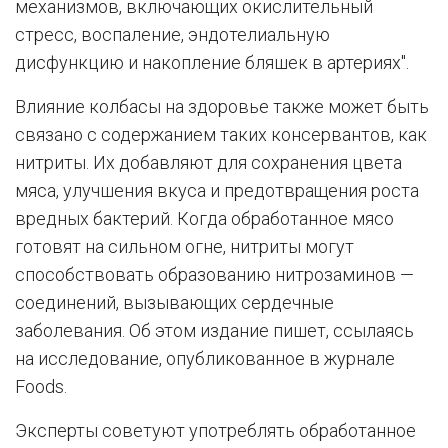
механизмов, включающих окислительный
стресс, воспаление, эндотелиальную
дисфункцию и накопление бляшек в артериях".
Влияние колбасы на здоровье также может быть
связано с содержанием таких консервантов, как
нитриты. Их добавляют для сохранения цвета
мяса, улучшения вкуса и предотвращения роста
вредных бактерий. Когда обработанное мясо
готовят на сильном огне, нитриты могут
способствовать образованию нитрозаминов —
соединений, вызывающих сердечные
заболевания. Об этом издание пишет, ссылаясь
на исследование, опубликованное в журнале
Foods.
Эксперты советуют употреблять обработанное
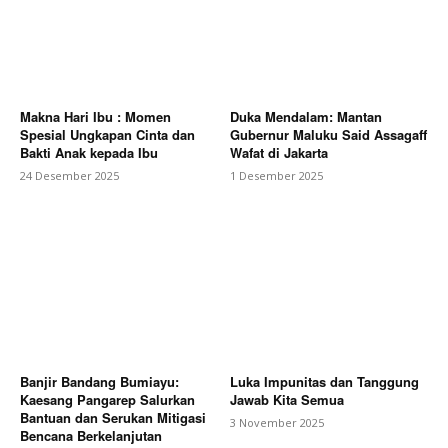
Makna Hari Ibu : Momen
Duka Mendalam: Mantan
Spesial Ungkapan Cinta dan
Gubernur Maluku Said Assagaff
Bakti Anak kepada Ibu
Wafat di Jakarta
24 Desember 2025
1 Desember 2025
Banjir Bandang Bumiayu:
Luka Impunitas dan Tanggung
Kaesang Pangarep Salurkan
Jawab Kita Semua
Bantuan dan Serukan Mitigasi
3 November 2025
Bencana Berkelanjutan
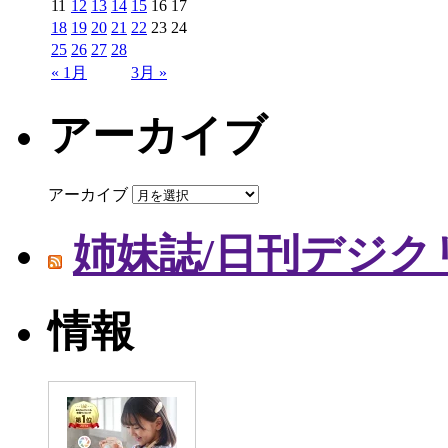
11
12
13
14
15
16
17
18
19
20
21
22
23
24
25
26
27
28
« 1月
3月 »
アーカイブ
アーカイブ
姉妹誌/日刊デジク
情報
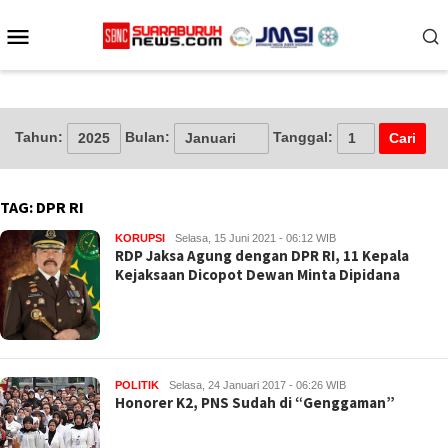
Loncat
Menu
ke
konten
Mobile
Tahun:
Bulan:
Tanggal:
TAG:
DPR RI
KORUPSI
Selasa, 15 Juni 2021 - 06:12 WIB
RDP Jaksa Agung dengan DPR RI, 11 Kepala
Kejaksaan Dicopot Dewan Minta Dipidana
POLITIK
Selasa, 24 Januari 2017 - 06:26 WIB
Honorer K2, PNS Sudah di “Genggaman”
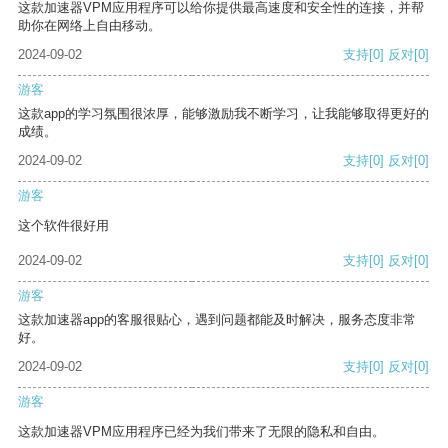
这款加速器VPM应用程序可以给你提供最高速度和安全性的连接，并帮
助你在网络上自由移动。
2024-09-02
支持
[0]
反对
[0]
游客
这款app的学习氛围很浓厚，能够激励我不断学习，让我能够取得更好的
成绩。
2024-09-02
支持
[0]
反对
[0]
游客
这个软件很好用
2024-09-02
支持
[0]
反对
[0]
游客
这款加速器app的客服很贴心，遇到问题都能及时解决，服务态度非常
好。
2024-09-02
支持
[0]
反对
[0]
游客
这款加速器VPM应用程序已经为我们带来了无限的隐私和自由。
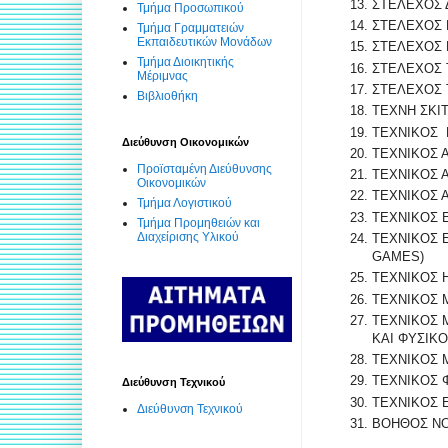
ΣΤΕΛΕΧΟΣ 
Τμήμα Προσωπικού
ΣΤΕΛΕΧΟΣ 
Τμήμα Γραμματειών
Εκπαιδευτικών Μονάδων
ΣΤΕΛΕΧΟΣ 
Τμήμα Διοικητικής
ΣΤΕΛΕΧΟΣ 
Μέριμνας
ΣΤΕΛΕΧΟΣ 
Βιβλιοθήκη
ΤΕΧΝΗ ΣΚΙΤ
ΤΕΧΝΙΚΟΣ 
Διεύθυνση Οικονομικών
ΤΕΧΝΙΚΟΣ 
Προϊσταμένη Διεύθυνσης
ΤΕΧΝΙΚΟΣ 
Οικονομικών
ΤΕΧΝΙΚΟΣ 
Τμήμα Λογιστικού
ΤΕΧΝΙΚΟΣ 
Τμήμα Προμηθειών και
Διαχείρισης Υλικού
ΤΕΧΝΙΚΟΣ 
GAMES)
ΤΕΧΝΙΚΟΣ 
ΤΕΧΝΙΚΟΣ 
ΤΕΧΝΙΚΟΣ 
ΚΑΙ ΦΥΣΙΚ
ΤΕΧΝΙΚΟΣ 
ΤΕΧΝΙΚΟΣ 
Διεύθυνση Τεχνικού
ΤΕΧΝΙΚΟΣ 
Διεύθυνση Τεχνικού
ΒΟΗΘΟΣ ΝΟ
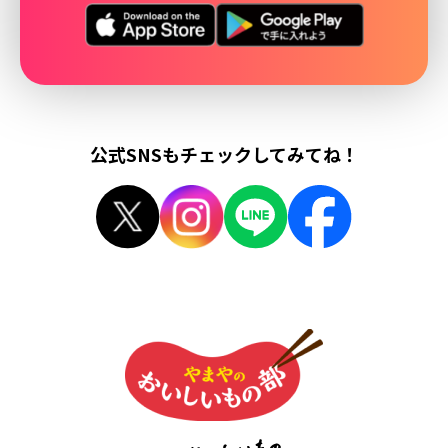
公式SNSもチェックしてみてね！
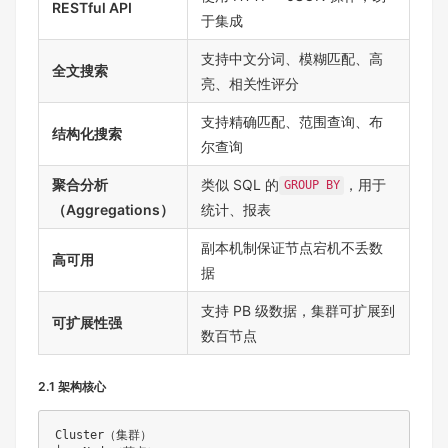
RESTful API
于集成
支持中文分词、模糊匹配、高
全文搜索
亮、相关性评分
支持精确匹配、范围查询、布
结构化搜索
尔查询
聚合分析
类似 SQL 的
，用于
GROUP BY
（Aggregations）
统计、报表
副本机制保证节点宕机不丢数
高可用
据
支持 PB 级数据，集群可扩展到
可扩展性强
数百节点
2.1 架构核心
Cluster（集群）
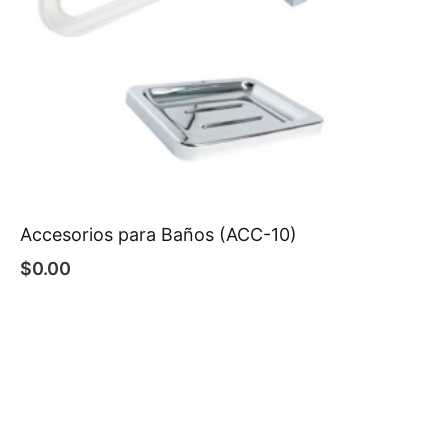
Accesorios para Baños (ACC-10)
$
0.00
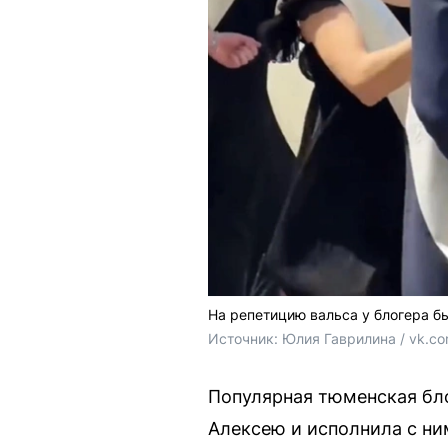
На репетицию вальса у блогера бы
Источник: 
Юлия Гаврилина / vk.c
Популярная тюменская бл
Алексею и исполнила с ни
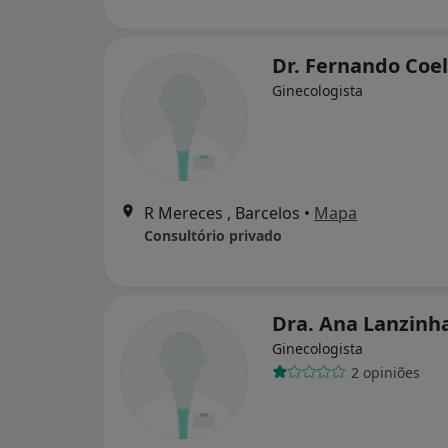
Dr. Fernando Coe
Ginecologista
R Mereces , Barcelos
•
Mapa
Consultório privado
Dra. Ana Lanzinh
Ginecologista
2 opiniões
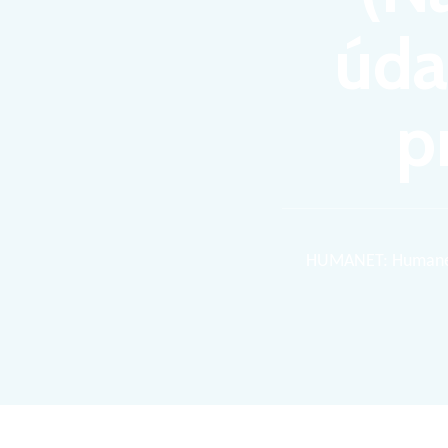
úda
p
HUMANET: Humanet v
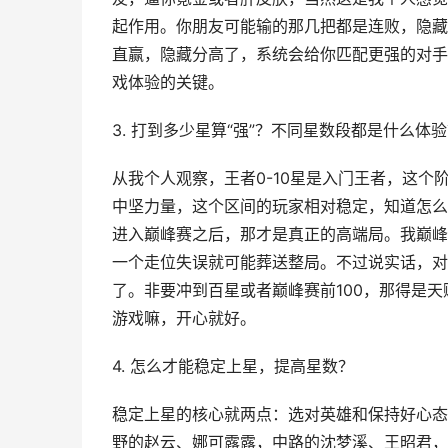
起作用。你朋友可能输的那几把都是连败，隐藏
直赢，隐藏分高了，系统会给你匹配更强的对手
戏体验的关键。
3. 打到多少星算“强”？不同星数段都是什么体
从我个人观察，王者0-10星是入门王者，这个
中坚力量，这个区间的玩家相对稳定，知道怎么
进入巅峰赛之后，那才是真正的高端局。我巅峰
一个走位失误就可能葬送整局。不过说实话，对
了。非要冲到百星或者巅峰赛前100，那得是
游戏嘛，开心就好。
4. 怎么才能稳定上星，提高星数？
稳定上星的核心就两点：选对英雄和保持好心态
野的赵云、娜可露露，中路的沈梦溪、王昭君，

▬▬▬

§ TASK DESCRIPTION
All lines above starting at the one with "Kaesang Pangarep Salurkan" and ending at the one with "Selasa, 24 Januari 2017 - 06:26 WIB", inclusive, are to be printed again exactly, with the pictures left out.

§ SOLUTION FOR THIS PROBLEM
Kaesang Pangarep Salurkan
Jawab Kita Semua
Bantuan dan Serukan Mitigasi
3 November 2025
Bencana Berkelanjutan
11
12
13
14
15
16
17
18
19
20
21
22
23
24
25
26
27
28
« 1月
3月 »
アーカイブ
アーカイブ
姉妹誌/日刊デジク
情報
Loncat
Menu
ke
konten
Mobile
Tahun:
Bulan:
Tanggal:
TAG:
DPR RI
KORUPSI
Selasa, 15 Juni 2021 - 06:12 WIB
RDP Jaksa Agung dengan DPR RI, 11 Kepala
Kejaksaan Dicopot Dewan Minta Dipidana
POLITIK
Selasa, 24 Januari 2017 - 06:26 WIB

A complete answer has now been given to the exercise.